### WHAT THE TASK REQUIRES
Count the lines in the following data that include "price". Please write only the number.

### DATA EXCERPTS

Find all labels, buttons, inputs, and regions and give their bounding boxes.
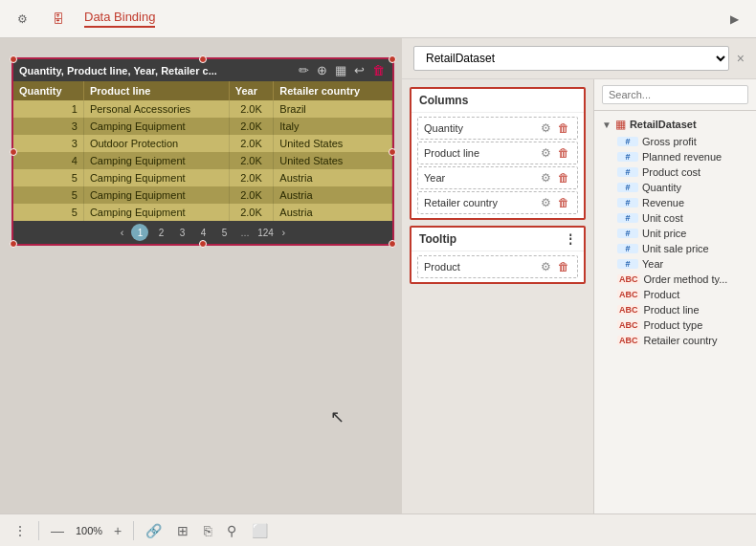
col-header-quantity: Quantity (13, 81, 83, 100)
field-item[interactable]: # Unit price (594, 226, 756, 241)
cell-r3-c3: United States (274, 152, 392, 169)
zoom-value: 100% (72, 525, 106, 536)
cell-r3-c0: 4 (13, 152, 83, 169)
frame-icon[interactable]: ⬜ (248, 521, 272, 540)
field-label: Year (642, 258, 663, 270)
column-settings-icon[interactable]: ⚙ (539, 170, 553, 186)
page-4-btn[interactable]: 4 (194, 224, 211, 241)
cell-r0-c3: Brazil (274, 100, 392, 118)
dataset-select[interactable]: RetailDataset (413, 46, 729, 71)
column-item: Year ⚙ 🗑 (417, 166, 578, 189)
field-item[interactable]: # Year (594, 256, 756, 272)
edit-icon[interactable]: ✏ (297, 62, 311, 78)
table-icon[interactable]: ▦ (333, 62, 348, 78)
menu-icon[interactable]: ⋮ (10, 521, 31, 540)
field-item[interactable]: # Revenue (594, 195, 756, 210)
cell-r6-c3: Austria (274, 204, 392, 221)
field-item[interactable]: # Product cost (594, 164, 756, 180)
field-search-input[interactable] (602, 85, 748, 104)
link-icon[interactable]: 🔗 (142, 521, 166, 540)
cell-r1-c3: Italy (274, 118, 392, 135)
field-item[interactable]: # Planned revenue (594, 149, 756, 164)
next-page-btn[interactable]: › (278, 226, 290, 239)
cell-r2-c0: 3 (13, 135, 83, 152)
column-delete-icon[interactable]: 🗑 (556, 145, 571, 161)
column-item: Retailer country ⚙ 🗑 (417, 191, 578, 214)
column-delete-icon[interactable]: 🗑 (556, 170, 571, 186)
columns-items: Quantity ⚙ 🗑 Product line ⚙ 🗑 Year ⚙ 🗑 R… (411, 113, 584, 218)
table-row: 4Camping Equipment2.0KUnited States (13, 152, 392, 169)
page-5-btn[interactable]: 5 (215, 224, 233, 241)
cell-r0-c0: 1 (13, 100, 83, 118)
data-binding-tab[interactable]: Data Binding (84, 10, 155, 28)
handle-bc[interactable] (199, 240, 207, 248)
tooltip-delete-icon[interactable]: 🗑 (556, 259, 571, 274)
table-row: 1Personal Accessories2.0KBrazil (13, 100, 392, 118)
field-type-badge: ABC (617, 336, 640, 345)
column-item-label: Year (424, 172, 533, 184)
db-icon[interactable]: 🗄 (48, 9, 69, 30)
field-type-badge: # (617, 198, 638, 207)
column-item-label: Quantity (424, 122, 533, 134)
toolbar-divider-1 (38, 521, 39, 540)
field-item[interactable]: ABC Retailer country (594, 333, 756, 348)
table-widget: Quantity, Product line, Year, Retailer c… (11, 57, 394, 246)
field-type-badge: ABC (617, 290, 640, 299)
field-item[interactable]: # Quantity (594, 180, 756, 195)
dataset-close-btn[interactable]: × (737, 51, 745, 66)
gear-icon[interactable]: ⚙ (11, 9, 33, 30)
column-item: Quantity ⚙ 🗑 (417, 117, 578, 140)
tree-root-item[interactable]: ▼ ▦ RetailDataset (594, 115, 756, 134)
cell-r2-c1: Outdoor Protection (83, 135, 229, 152)
field-label: Product type (644, 319, 703, 331)
field-item[interactable]: # Unit sale price (594, 241, 756, 256)
column-delete-icon[interactable]: 🗑 (556, 120, 571, 136)
tooltip-more-icon[interactable]: ⋮ (565, 232, 576, 246)
undo-icon[interactable]: ↩ (352, 62, 367, 78)
handle-tr[interactable] (389, 55, 396, 63)
column-settings-icon[interactable]: ⚙ (539, 120, 553, 136)
field-item[interactable]: # Unit cost (594, 210, 756, 226)
handle-ml[interactable] (10, 148, 17, 156)
table-row: 3Outdoor Protection2.0KUnited States (13, 135, 392, 152)
handle-tl[interactable] (10, 55, 17, 63)
crosshair-icon[interactable]: ⊕ (315, 62, 329, 78)
cell-r5-c3: Austria (274, 186, 392, 204)
field-item[interactable]: ABC Product type (594, 317, 756, 333)
tooltip-panel: Tooltip ⋮ Product ⚙ 🗑 (410, 226, 586, 284)
field-item[interactable]: ABC Order method ty... (594, 272, 756, 287)
copy-icon[interactable]: ⎘ (200, 521, 215, 540)
field-item[interactable]: ABC Product (594, 287, 756, 302)
page-last-btn[interactable]: 124 (257, 224, 275, 241)
tooltip-items: Product ⚙ 🗑 (411, 251, 584, 282)
field-item[interactable]: # Gross profit (594, 134, 756, 149)
page-1-btn[interactable]: 1 (131, 224, 148, 241)
handle-br[interactable] (389, 240, 396, 248)
column-settings-icon[interactable]: ⚙ (539, 195, 553, 210)
tooltip-settings-icon[interactable]: ⚙ (539, 259, 553, 274)
page-2-btn[interactable]: 2 (152, 224, 169, 241)
page-3-btn[interactable]: 3 (173, 224, 190, 241)
zoom-in-btn[interactable]: + (110, 521, 125, 540)
grid-icon[interactable]: ⊞ (173, 521, 192, 540)
field-type-badge: # (617, 259, 638, 269)
delete-icon[interactable]: 🗑 (370, 62, 387, 78)
panel-toggle-icon[interactable]: ▶ (723, 9, 745, 30)
table-icon: ▦ (615, 118, 626, 131)
magnet-icon[interactable]: ⚲ (223, 521, 240, 540)
handle-mr[interactable] (389, 148, 396, 156)
zoom-out-btn[interactable]: — (47, 521, 68, 540)
field-item[interactable]: ABC Product line (594, 302, 756, 317)
column-settings-icon[interactable]: ⚙ (539, 145, 553, 161)
column-delete-icon[interactable]: 🗑 (556, 195, 571, 210)
handle-tc[interactable] (199, 55, 207, 63)
column-item-label: Product line (424, 147, 533, 159)
field-type-badge: # (617, 137, 638, 146)
cell-r4-c3: Austria (274, 169, 392, 186)
handle-bl[interactable] (10, 240, 17, 248)
prev-page-btn[interactable]: ‹ (117, 226, 128, 239)
zoom-control: — 100% + (47, 521, 125, 540)
field-label: Unit price (642, 228, 686, 239)
field-type-badge: # (617, 213, 638, 223)
widget-title: Quantity, Product line, Year, Retailer c… (19, 65, 293, 76)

### EXERCISE OUTPUT
3